__THE DATA__
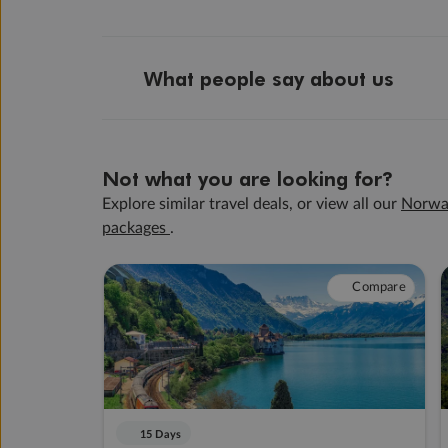
What people say about us
Not what you are looking for?
Explore similar travel deals, or view all our
Norwa
packages
.
Compare
15 Days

__REQUIRED WORK__
Line by line, write out the material exactly, leaving the images out.

__OUTPUT FOR THIS TASK__
What people say about us
Not what you are looking for?
Explore similar travel deals, or view all our
Norwa
packages
.
Compare
15 Days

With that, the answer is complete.